▸ ASSIGNMENT
Reproduce the entries that follow, exactly and in full.

▸ DATA RECORDS
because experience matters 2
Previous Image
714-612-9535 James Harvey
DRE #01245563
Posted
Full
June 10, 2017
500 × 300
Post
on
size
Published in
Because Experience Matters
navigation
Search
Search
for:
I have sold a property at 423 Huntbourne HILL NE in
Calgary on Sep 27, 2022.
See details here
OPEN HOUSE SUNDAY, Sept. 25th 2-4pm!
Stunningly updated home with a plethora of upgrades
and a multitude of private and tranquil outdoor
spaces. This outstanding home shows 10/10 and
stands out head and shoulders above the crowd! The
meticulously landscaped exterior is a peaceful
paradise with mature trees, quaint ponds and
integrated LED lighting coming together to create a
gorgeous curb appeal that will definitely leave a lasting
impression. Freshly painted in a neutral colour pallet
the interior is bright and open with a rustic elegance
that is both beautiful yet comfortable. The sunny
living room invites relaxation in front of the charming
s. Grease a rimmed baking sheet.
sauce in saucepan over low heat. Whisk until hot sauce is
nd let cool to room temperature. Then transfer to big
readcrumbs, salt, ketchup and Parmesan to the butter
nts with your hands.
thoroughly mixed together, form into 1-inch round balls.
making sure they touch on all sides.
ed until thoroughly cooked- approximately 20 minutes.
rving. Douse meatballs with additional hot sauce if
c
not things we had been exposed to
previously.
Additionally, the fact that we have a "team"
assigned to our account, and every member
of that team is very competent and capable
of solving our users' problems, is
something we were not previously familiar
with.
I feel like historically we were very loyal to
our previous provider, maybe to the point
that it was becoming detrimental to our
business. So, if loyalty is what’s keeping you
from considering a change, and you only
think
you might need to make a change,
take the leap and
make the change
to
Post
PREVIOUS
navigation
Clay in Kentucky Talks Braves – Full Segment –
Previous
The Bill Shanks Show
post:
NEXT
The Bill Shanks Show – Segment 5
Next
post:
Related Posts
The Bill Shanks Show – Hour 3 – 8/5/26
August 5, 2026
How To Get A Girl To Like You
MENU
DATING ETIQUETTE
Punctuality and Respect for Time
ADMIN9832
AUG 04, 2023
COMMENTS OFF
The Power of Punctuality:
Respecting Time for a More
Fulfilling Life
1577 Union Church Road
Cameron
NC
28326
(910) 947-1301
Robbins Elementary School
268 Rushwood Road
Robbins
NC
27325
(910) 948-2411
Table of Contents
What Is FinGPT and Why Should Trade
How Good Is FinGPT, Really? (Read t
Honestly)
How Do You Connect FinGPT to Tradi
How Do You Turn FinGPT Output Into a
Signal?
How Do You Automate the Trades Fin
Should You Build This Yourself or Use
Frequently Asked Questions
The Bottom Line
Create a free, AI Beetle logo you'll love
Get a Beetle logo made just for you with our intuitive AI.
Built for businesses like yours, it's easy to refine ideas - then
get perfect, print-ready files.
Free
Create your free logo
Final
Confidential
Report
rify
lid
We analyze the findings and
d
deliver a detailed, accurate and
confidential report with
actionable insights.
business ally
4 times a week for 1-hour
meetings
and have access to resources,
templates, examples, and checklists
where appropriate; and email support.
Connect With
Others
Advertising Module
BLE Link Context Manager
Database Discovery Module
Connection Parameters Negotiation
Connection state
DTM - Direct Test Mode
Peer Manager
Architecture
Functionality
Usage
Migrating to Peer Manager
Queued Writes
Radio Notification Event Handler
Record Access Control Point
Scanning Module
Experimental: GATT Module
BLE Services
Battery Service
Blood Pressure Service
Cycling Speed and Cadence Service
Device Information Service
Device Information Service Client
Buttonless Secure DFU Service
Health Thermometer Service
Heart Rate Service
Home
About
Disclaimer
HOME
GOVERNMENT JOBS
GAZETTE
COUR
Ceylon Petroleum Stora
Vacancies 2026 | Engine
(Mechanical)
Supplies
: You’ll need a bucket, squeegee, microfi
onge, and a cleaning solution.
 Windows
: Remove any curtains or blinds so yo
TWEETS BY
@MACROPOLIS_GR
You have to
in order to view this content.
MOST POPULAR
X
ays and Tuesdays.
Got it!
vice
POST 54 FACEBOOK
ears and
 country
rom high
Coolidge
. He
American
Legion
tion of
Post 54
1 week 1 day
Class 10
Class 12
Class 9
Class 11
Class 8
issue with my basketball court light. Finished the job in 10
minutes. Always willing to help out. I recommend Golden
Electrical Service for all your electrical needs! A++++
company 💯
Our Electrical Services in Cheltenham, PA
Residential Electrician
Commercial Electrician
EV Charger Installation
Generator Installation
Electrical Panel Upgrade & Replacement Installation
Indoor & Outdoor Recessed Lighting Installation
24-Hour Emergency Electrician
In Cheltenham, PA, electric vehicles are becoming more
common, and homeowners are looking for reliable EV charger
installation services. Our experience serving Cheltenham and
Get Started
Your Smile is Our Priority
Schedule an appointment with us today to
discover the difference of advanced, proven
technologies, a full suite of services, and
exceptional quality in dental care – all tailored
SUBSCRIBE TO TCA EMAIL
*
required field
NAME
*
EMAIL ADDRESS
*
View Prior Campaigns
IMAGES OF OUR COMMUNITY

▸ RESPONSE
because experience matters 2
Previous Image
714-612-9535 James Harvey
DRE #01245563
Posted
Full
June 10, 2017
500 × 300
Post
on
size
Published in
Because Experience Matters
navigation
Search
Search
for:
I have sold a property at 423 Huntbourne HILL NE in
Calgary on Sep 27, 2022.
See details here
OPEN HOUSE SUNDAY, Sept. 25th 2-4pm!
Stunningly updated home with a plethora of upgrades
and a multitude of private and tranquil outdoor
spaces. This outstanding home shows 10/10 and
stands out head and shoulders above the crowd! The
meticulously landscaped exterior is a peaceful
paradise with mature trees, quaint ponds and
integrated LED lighting coming together to create a
gorgeous curb appeal that will definitely leave a lasting
impression. Freshly painted in a neutral colour pallet
the interior is bright and open with a rustic elegance
that is both beautiful yet comfortable. The sunny
living room invites relaxation in front of the charming
s. Grease a rimmed baking sheet.
sauce in saucepan over low heat. Whisk until hot sauce is
nd let cool to room temperature. Then transfer to big
readcrumbs, salt, ketchup and Parmesan to the butter
nts with your hands.
thoroughly mixed together, form into 1-inch round balls.
making sure they touch on all sides.
ed until thoroughly cooked- approximately 20 minutes.
rving. Douse meatballs with additional hot sauce if
c
not things we had been exposed to
previously.
Additionally, the fact that we have a "team"
assigned to our account, and every member
of that team is very competent and capable
of solving our users' problems, is
something we were not previously familiar
with.
I feel like historically we were very loyal to
our previous provider, maybe to the point
that it was becoming detrimental to our
business. So, if loyalty is what’s keeping you
from considering a change, and you only
think
you might need to make a change,
take the leap and
make the change
to
Post
PREVIOUS
navigation
Clay in Kentucky Talks Braves – Full Segment –
Previous
The Bill Shanks Show
post:
NEXT
The Bill Shanks Show – Segment 5
Next
post:
Related Posts
The Bill Shanks Show – Hour 3 – 8/5/26
August 5, 2026
How To Get A Girl To Like You
MENU
DATING ETIQUETTE
Punctuality and Respect for Time
ADMIN9832
AUG 04, 2023
COMMENTS OFF
The Power of Punctuality:
Respecting Time for a More
Fulfilling Life
1577 Union Church Road
Cameron
NC
28326
(910) 947-1301
Robbins Elementary School
268 Rushwood Road
Robbins
NC
27325
(910) 948-2411
Table of Contents
What Is FinGPT and Why Should Trade
How Good Is FinGPT, Really? (Read t
Honestly)
How Do You Connect FinGPT to Tradi
How Do You Turn FinGPT Output Into a
Signal?
How Do You Automate the Trades Fin
Should You Build This Yourself or Use
Frequently Asked Questions
The Bottom Line
Create a free, AI Beetle logo you'll love
Get a Beetle logo made just for you with our intuitive AI.
Built for businesses like yours, it's easy to refine ideas - then
get perfect, print-ready files.
Free
Create your free logo
Final
Confidential
Report
rify
lid
We analyze the findings and
d
deliver a detailed, accurate and
confidential report with
actionable insights.
business ally
4 times a week for 1-hour
meetings
and have access to resources,
templates, examples, and checklists
where appropriate; and email support.
Connect With
Others
Advertising Module
BLE Link Context Manager
Database Discovery Module
Connection Parameters Negotiation
Connection state
DTM - Direct Test Mode
Peer Manager
Architecture
Functionality
Usage
Migrating to Peer Manager
Queued Writes
Radio Notification Event Handler
Record Access Control Point
Scanning Module
Experimental: GATT Module
BLE Services
Battery Service
Blood Pressure Service
Cycling Speed and Cadence Service
Device Information Service
Device Information Service Client
Buttonless Secure DFU Service
Health Thermometer Service
Heart Rate Service
Home
About
Disclaimer
HOME
GOVERNMENT JOBS
GAZETTE
COUR
Ceylon Petroleum Stora
Vacancies 2026 | Engine
(Mechanical)
Supplies
: You’ll need a bucket, squeegee, microfi
onge, and a cleaning solution.
 Windows
: Remove any curtains or blinds so yo
TWEETS BY
@MACROPOLIS_GR
You have to
in order to view this content.
MOST POPULAR
X
ays and Tuesdays.
Got it!
vice
POST 54 FACEBOOK
ears and
 country
rom high
Coolidge
. He
American
Legion
tion of
Post 54
1 week 1 day
Class 10
Class 12
Class 9
Class 11
Class 8
issue with my basketball court light. Finished the job in 10
minutes. Always willing to help out. I recommend Golden
Electrical Service for all your electrical needs! A++++
company 💯
Our Electrical Services in Cheltenham, PA
Residential Electrician
Commercial Electrician
EV Charger Installation
Generator Installation
Electrical Panel Upgrade & Replacement Installation
Indoor & Outdoor Recessed Lighting Installation
24-Hour Emergency Electrician
In Cheltenham, PA, electric vehicles are becoming more
common, and homeowners are looking for reliable EV charger
installation services. Our experience serving Cheltenham and
Get Started
Your Smile is Our Priority
Schedule an appointment with us today to
discover the difference of advanced, proven
technologies, a full suite of services, and
exceptional quality in dental care – all tailored
SUBSCRIBE TO TCA EMAIL
*
required field
NAME
*
EMAIL ADDRESS
*
View Prior Campaigns
IMAGES OF OUR COMMUNITY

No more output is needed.